Eugénie suit bien sûr son mari dans ses différentes affectations. Elle va en pays français alors qu’elle ne parle que provençal. Ce n’est pas facile, mais elle s’adapte. Elle apprend. Elle a peu de moyens, aussi, et elle doit souvent refuser à ses enfants les jeux et les petits plaisirs des autres enfants. Mais elle fait avec. Ce n’est pas grave. Elle fredonne : « Poussez, poussez, l’escarpolette, … ». Elle chante des chansons provençales, elle a son franc parler et la langue de mes ancêtres raisonne, harmonieuse et colorée, vive et ensoleillée, dans son foyer.
Elle est ambitieuse pour ses fils. Même si à l’école, mon grand père et ses autres fils, se font taper sur les doigts s’ils se laissent aller à parler leur langue maternelle.
Intelligent, la famille apprend vite le français. Eugénie exige que ses fils travaillent bien. Gustave, son fils ainé, mon grand père, sera remarqué par le maître d’école qui veut l’aider à entrer au collège, qui était alors payant. Eugénie ne veut pas faire de favoritisme dans ses enfants. Puisqu’elle ne pourra pas payer les mêmes études à ses autres fils, Gustave s’arrêtera au certificat d’études. Pourtant, ses trois fils vivants auront tous de belles carrières. De cours du soir en examens, en partant pourtant du bas de l’échelle, ils auront des postes prestigieux à leur retraite. Eugénie n’aurait pas accepté qu’il en fut autrement.

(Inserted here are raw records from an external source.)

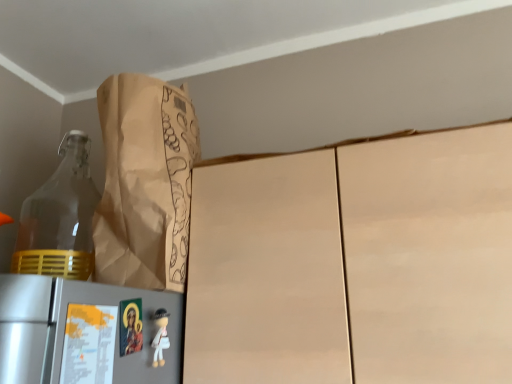 In order to click on metallic silver fridge at lower left in this screenshot , I will do `click(85, 332)`.

The height and width of the screenshot is (384, 512). Describe the element at coordinates (85, 332) in the screenshot. I see `metallic silver fridge at lower left` at that location.

Locate an element on the screen. Image resolution: width=512 pixels, height=384 pixels. metallic silver fridge at lower left is located at coordinates (85, 332). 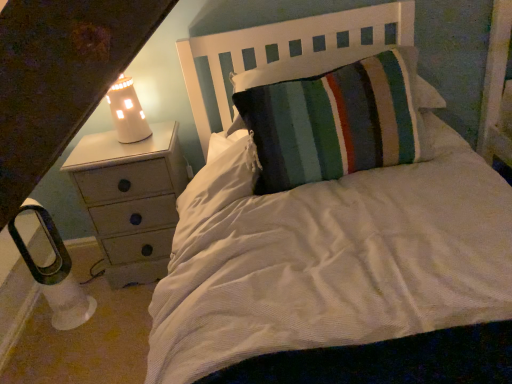 Question: From the image's perspective, is white painted wood chest of drawers at left on top of white plastic lamp at lower left, the 1th lamp positioned from the bottom?

Choices:
 (A) yes
 (B) no

Answer: (A)

Question: Does white painted wood chest of drawers at left turn towards white plastic lamp at lower left, marked as the 1th lamp in a left-to-right arrangement?

Choices:
 (A) yes
 (B) no

Answer: (B)

Question: Considering the relative sizes of white painted wood chest of drawers at left and white plastic lamp at lower left, acting as the second lamp starting from the top, in the image provided, is white painted wood chest of drawers at left shorter than white plastic lamp at lower left, acting as the second lamp starting from the top,?

Choices:
 (A) yes
 (B) no

Answer: (B)

Question: From a real-world perspective, does white painted wood chest of drawers at left sit lower than white plastic lamp at lower left, marked as the 1th lamp in a left-to-right arrangement?

Choices:
 (A) no
 (B) yes

Answer: (A)

Question: From a real-world perspective, is white painted wood chest of drawers at left located higher than white plastic lamp at lower left, marked as the 1th lamp in a left-to-right arrangement?

Choices:
 (A) no
 (B) yes

Answer: (B)

Question: From a real-world perspective, relative to white wood headboard at upper center, is white plastic lamp at lower left, marked as the 1th lamp in a left-to-right arrangement, vertically above or below?

Choices:
 (A) below
 (B) above

Answer: (A)

Question: Does point (68, 301) appear closer or farther from the camera than point (226, 119)?

Choices:
 (A) farther
 (B) closer

Answer: (B)

Question: Based on their positions, is white plastic lamp at lower left, the 1th lamp positioned from the bottom, located to the left or right of white wood headboard at upper center?

Choices:
 (A) left
 (B) right

Answer: (A)

Question: Looking at the image, does white plastic lamp at lower left, acting as the second lamp starting from the top, seem bigger or smaller compared to white wood headboard at upper center?

Choices:
 (A) small
 (B) big

Answer: (A)

Question: In terms of size, does white plastic lamp at lower left, the 2th lamp positioned from the right, appear bigger or smaller than white painted wood chest of drawers at left?

Choices:
 (A) big
 (B) small

Answer: (B)

Question: Is white plastic lamp at lower left, marked as the 1th lamp in a left-to-right arrangement, inside the boundaries of white painted wood chest of drawers at left, or outside?

Choices:
 (A) inside
 (B) outside

Answer: (B)

Question: From the image's perspective, relative to white painted wood chest of drawers at left, is white plastic lamp at lower left, the 2th lamp positioned from the right, above or below?

Choices:
 (A) above
 (B) below

Answer: (B)

Question: From a real-world perspective, is white plastic lamp at lower left, acting as the second lamp starting from the top, above or below white painted wood chest of drawers at left?

Choices:
 (A) above
 (B) below

Answer: (B)

Question: From a real-world perspective, is white wood headboard at upper center positioned above or below white painted wood chest of drawers at left?

Choices:
 (A) below
 (B) above

Answer: (B)

Question: In the image, is white wood headboard at upper center positioned in front of or behind white painted wood chest of drawers at left?

Choices:
 (A) behind
 (B) front

Answer: (B) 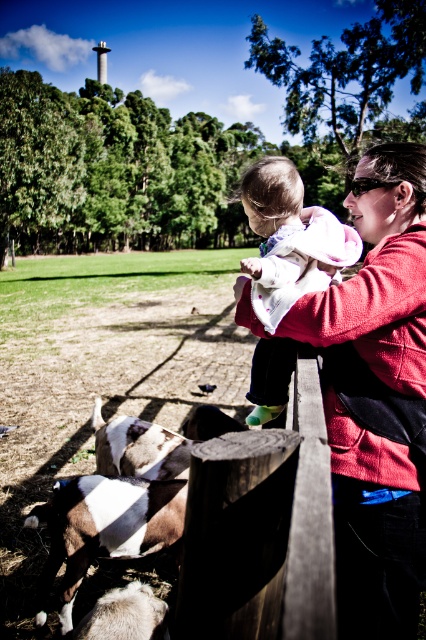 You are a photographer trying to capture the baby in the scene. The baby is represented by the point at location point (290, 241). Where should you position your camera to ensure the baby is centered in your shot?

To center the baby in your shot, position your camera so that the point at point (290, 241) is at the center of the frame.

You are a photographer trying to capture the white soft fur goat at lower left without the matte red sweater at upper right blocking the view. Can you adjust your position to achieve this?

The matte red sweater at upper right is positioned over the white soft fur goat at lower left, so moving your position to the left or right might allow you to avoid the sweater blocking the view of the goat.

A la retraite de son mari, Eugénie, que l’on appelait la « Mémé Chateaurenard », était revenue dans sa ville d’origine. Assez rapidement veuve, elle organise sa vie, revoit les Fléchons, s’occupe. Elle est morte à 88 ans, en 1964, entourée de ses enfants, petits enfants et arrière petits enfants. On me l’a décrite comme une petite femme, « ragaguinée », mais ayant conservé un sacré caractère et son franc parler.
Grâce à elle, grâce à mon Pépé, il y a toujours eu en moi quelque chose qui ne pouvait accepter les impératifs hérités de ma ligné maternelle : la honte d’exister, l’interdiction de dire NON aux hommes. Ce quelque chose qui me disait que ce n’était pas normal, même si pendant longtemps, je n’ai pas osé m’y soustraire. Le sang d’Eugénie en moi bouillait de colère et d’incompréhension face à ces femmes de ma lignée maternelle qui s’étaient laissées faire. Je ne comprenais pas. Je voulais les venger… Et je répétais les mêmes conditionnements…
Pourtant cet héritage paternel a construit en moi les bases de mon identité profonde. Je suis la fille du Mistral bien plus que celle des sapins. Parce que mes ancêtres provençaux m’ont laissé libres d’être celle que je souhaitais être. Mais il a fallu beaucoup de temps, car très vite j’ai été seule pour me construire.
Cette force, celle du soleil et de la Méditerranée, m’a en permanence poussée à remettre en question ma place déniée, ma dignité interdite, ma liberté tronquée. Dès l’enfance. Je n’ai certainement pas été une enfant facile et encore moins une jeune fille avenante. J’étais dans une révolte brouillonne et coléreuse, méfiante et terrifiée, qui me faisait passer de l’exaltation à une lourde tristesse, dans un conflit intérieur permanent auquel je ne comprenais pas grand chose. Et ma famille encore moins.
Seule fille de ma fratrie, je devais porter, seule, les contradictions de mes deux lignées concernant la place des femmes. Cela n’intéressait personne. Eugénie n’était plus de ce monde, Pépé est mort alors que j’avais 10 ans. J’étais seule.